Kelly: Isn't there a sort of loveliness in not having to fly 5,000 miles to visit a library but instead being able to recline in your pajamas and read a PDF?

Gleick: Not loveliness. It's just faster, more efficient. I certainly made extensive use of Google Books for things that even five years ago I would've had to drag myself down to the library for. And my readers will be able to use Google Books to retrace my steps through my references in ways that wouldn't have been possible five years ago.

Kelly: Your book shows that each new communication invention—the talking drums of Africa, the first semaphore telegraphs—inspired predictions of both utopian rhapsody and dire terror.

Gleick: When people say that the Internet is going to make us all geniuses, that was said about the telegraph. On the other hand, when they say the Internet is going to make us stupid, that also was said about the telegraph. I think we are always right to worry about damaging consequences of new technologies even as we are empowered by them. History suggests we should not panic nor be too sanguine about cool new gizmos. There's a delicate balance.

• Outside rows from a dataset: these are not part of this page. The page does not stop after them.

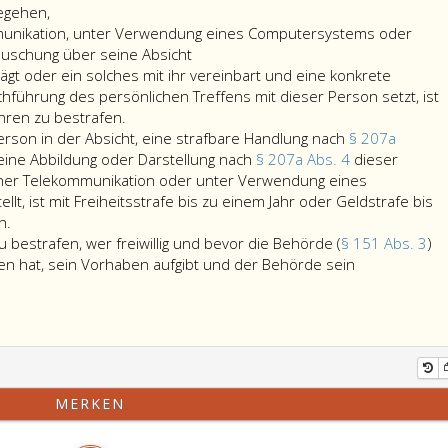
Wer
begehen,
einer
unikation, unter Verwendung eines Computersystems oder
unmündigen
Täuschung über seine Absicht
Person
ägt oder ein solches mit ihr vereinbart und eine konkrete
in
hführung des persönlichen Treffens mit dieser Person setzt, ist
der
ahren zu bestrafen.
Absicht,
rson in der Absicht, eine strafbare Handlung nach
§ 207a
an
 eine Abbildung oder Darstellung nach
§ 207a Abs. 4
dieser
ihr
ner Telekommunikation oder unter Verwendung eines
eine
t, ist mit Freiheitsstrafe bis zu einem Jahr oder Geldstrafe bis
Wer
strafbare
n.
zu
Handlung
u bestrafen, wer freiwillig und bevor die Behörde (
§ 151 Abs. 3
)
einer
nach
n hat, sein Vorhaben aufgibt und der Behörde sein
unmündigen
den
Person
Paragraphen
in
201
der
bis
Absicht,
207a
eine
Absatz
MERKEN
strafbare
eins,
Handlung
Ziffer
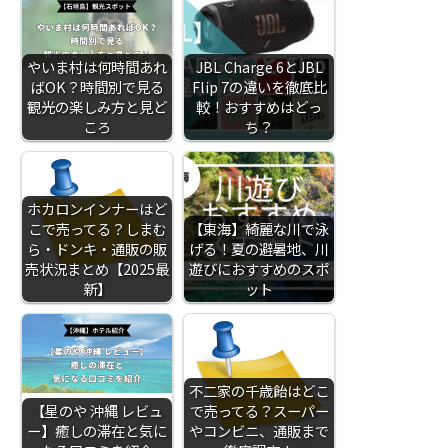
やいま村は何時間あれ
JBL Charge 6とJBL
ばOK？時間別で見る
Flip 7の違いを徹底比
観光の楽しみ方と見ど
較！おすすめはどっ
ころ
ち？
ホカロンインナーはど
こで売ってる？しまむ
【東海】綺麗な川で泳
ら・ドンキ・通販の販
げる！夏の避暑地、川
売状況まとめ【2025最
遊びにおすすめのスポ
新】
ット
不二家の千歳飴はどこ
【星のや 沖縄 レビュ
で売ってる？スーパー
ー】癒しの滞在と気に
やコンビニ、通販まで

Kelly: Speaking of cool new gizmos, what do you think about Twitter and Facebook?

Gleick: I have my toe in the water, but I am not apologizing for missing a round. We have a big menu of information technologies out there to choose from. Isn't that the whole point?

Kelly: Yet sometimes new technologies don't get the attention they deserve. I like your story of Charles Babbage, who in the 1820s basically invented the concept of computer a century before anyone, including him, could make one.

Gleick: Babbage was a man out of his time. People back then didn't get what he was about. He was a mathematician, but he was engineering this machine that could be programmed. He was also obsessed with lock-picking, and the schedule of railroad trains, and cryptography.

Kelly: He was the prototypical hacker!

Gleick: Yeah, today there are many people who share these same preoccupations. And we're aware of what they all have in common: information.

Kelly: According to your book, information underpins everything.

Gleick: Modern physics has begun to think of the bit—this binary choice—as the ultimate fundamental particle. John Wheeler summarized the idea as "it-from-bit." By that he meant that the basis of the physical universe—the "it" of an atom or subatomic particle—is not matter, nor energy, but a bit of information.

Kelly: That sounds almost spiritual—that the material world is really immaterial.

Gleick: I know it sounds magical, but it needs to be understood properly. Information has a material basis. It has to be carried by something.

Kelly: The extreme view would be that all these bits that make up atoms are running on a very big computer called the universe, an idea first espoused by Babbage.

Gleick: That makes sense as long as this metaphor does not diminish our sense of what the universe is but expands our sense of what a computer is.

Kelly: But as you note, some scientists say that this is not a metaphor: The universe we know is only information.

Gleick: I'm not a physicist, but that concept resonates with something that we all recognize: Information is the thing that we care most about. The more we understand the role that information plays in our world, the more skillful citizens we will be.